_COLLECTED DATA_

########################################

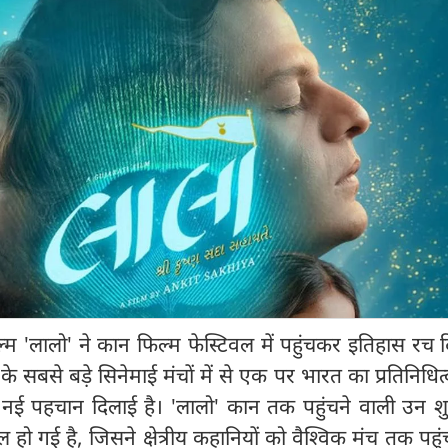
्म 'लालो' ने कान फिल्म फेस्टिवल में पहुंचकर इतिहास रच द
के सबसे बड़े सिनेमाई मंचों में से एक पर भारत का प्रतिनिधित
ो नई पहचान दिलाई है। 'लालो' कान तक पहुंचने वाली उन श
िल हो गई है, जिसने क्षेत्रीय कहानियों को वैश्विक मंच तक पहुं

########################################

Everything in the listing should be copied exactly, apart from the images it holds.

्म 'लालो' ने कान फिल्म फेस्टिवल में पहुंचकर इतिहास रच द
के सबसे बड़े सिनेमाई मंचों में से एक पर भारत का प्रतिनिधित
ो नई पहचान दिलाई है। 'लालो' कान तक पहुंचने वाली उन श
िल हो गई है, जिसने क्षेत्रीय कहानियों को वैश्विक मंच तक पहुं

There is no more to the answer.